Homo sapiens in Europe used bow-and-arrow 54,000 years ago: study
A recent study shows that archery has been practiced in Europe for more than 40,000 years.
Modern people used bows and arrows for the first time in Europe some 54,000 years ago, much earlier than previously thought, according to evidence found in a cave in southern France.
According to a study published on Wednesday in the journal Science Advances, archery has been practiced in Europe for more than 40,000 years.
There is evidence for the use of bows and arrows in Africa going back to 70,000 years. The discovery of bows and arrows in Northern European peat bogs, particularly Stellmoor in Germany, going back 10,000 to 12,000 years, provided the earliest known evidence of archery in Europe.
The new study was conducted at the Mandrin rock shelter in southern France, which has a view of the Rhone River's middle valley.
Archaeological remains from the Grotte Mandrin site, which was originally excavated in 1990, are found there in layers that span more than 80,000 years.
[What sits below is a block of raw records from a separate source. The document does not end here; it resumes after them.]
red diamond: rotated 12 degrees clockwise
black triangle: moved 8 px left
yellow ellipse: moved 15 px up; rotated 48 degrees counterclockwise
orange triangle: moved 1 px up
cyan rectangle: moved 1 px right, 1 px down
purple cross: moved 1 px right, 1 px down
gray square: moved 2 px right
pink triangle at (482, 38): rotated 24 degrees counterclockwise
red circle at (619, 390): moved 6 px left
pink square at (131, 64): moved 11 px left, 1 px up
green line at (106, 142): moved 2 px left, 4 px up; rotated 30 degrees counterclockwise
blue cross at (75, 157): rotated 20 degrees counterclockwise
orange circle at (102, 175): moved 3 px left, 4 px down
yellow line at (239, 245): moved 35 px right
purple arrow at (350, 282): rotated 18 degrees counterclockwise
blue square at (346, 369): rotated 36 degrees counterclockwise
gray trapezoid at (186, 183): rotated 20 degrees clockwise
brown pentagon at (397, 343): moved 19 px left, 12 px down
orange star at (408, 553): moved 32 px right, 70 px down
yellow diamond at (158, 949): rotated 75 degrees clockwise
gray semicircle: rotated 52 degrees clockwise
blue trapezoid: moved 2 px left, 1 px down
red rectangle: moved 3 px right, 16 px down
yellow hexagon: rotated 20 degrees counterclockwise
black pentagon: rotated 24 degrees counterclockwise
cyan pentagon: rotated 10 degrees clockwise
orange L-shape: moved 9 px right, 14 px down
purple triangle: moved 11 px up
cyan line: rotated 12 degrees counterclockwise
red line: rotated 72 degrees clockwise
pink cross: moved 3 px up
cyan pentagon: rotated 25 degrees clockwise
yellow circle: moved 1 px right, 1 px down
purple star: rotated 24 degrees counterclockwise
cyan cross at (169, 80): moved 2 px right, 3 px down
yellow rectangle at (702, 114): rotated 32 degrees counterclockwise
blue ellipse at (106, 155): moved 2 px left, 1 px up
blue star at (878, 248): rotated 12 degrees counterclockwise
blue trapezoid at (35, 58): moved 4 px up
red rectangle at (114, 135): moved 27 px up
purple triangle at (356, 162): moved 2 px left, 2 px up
The latest study's authors have previously shown that Neanderthals and Homo sapiens alternated in living in the Mandrin cave.
One archaeological level, known as the "Layer E", represents an early incursion of Homo sapiens into Neanderthal territory, some 54,000 years ago.
The Layer E flint artifacts underwent a functional investigation by the researchers.
Tiny flint points were the key since other elements of archery technology such as fibers, leather, fiber, sinew, and resins are perishable and rarely preserved in European Paleolithic sites.
In their study, the scientists made replicas of the tiny flint points discovered in the cave, some of which are no larger than a US dime, and shot the imitation arrowheads at dead animals.
"We couldn't throw them at the animals any other way than with a bow because they were too tiny and too light to be efficient," said Laure Metz of Aix Marseille University, a co-author of the study along with Ludovic Slimak of the University of Toulouse.
"We had to use this kind of propulsion," Metz told AFP. "The only way that it was working was with a bow."
The researchers said that the flint tips' fractures and the scars on the items discovered in the cave provided irrefutable evidence that they had been used as arrowheads.
"Fractures for a lot of them, not all, were fractures of impact," Metz said. "And they are coming at the end of the point."
The Neanderthals and the Homo sapiens that lived in the cave are likely to have interacted at some point, according to Metz; however, "we don't know the nature of the meeting, whether it was amicably or not," she said.
But, she added, the Neanderthals who lived at the Mandrin site continued to use conventional weapons like thrust or hand-thrown spears and did not create any mechanically driven weaponry.
"The traditions and technologies mastered by these two populations were thus profoundly distinct, illustrating a remarkable objective technological advantage to modern populations during their expansion into the European continent," the researchers said.
According to Metz, the inhabitants of the cave would have typically hunted horses, bison, and deer, as evidenced by the discovery of animal bones inside.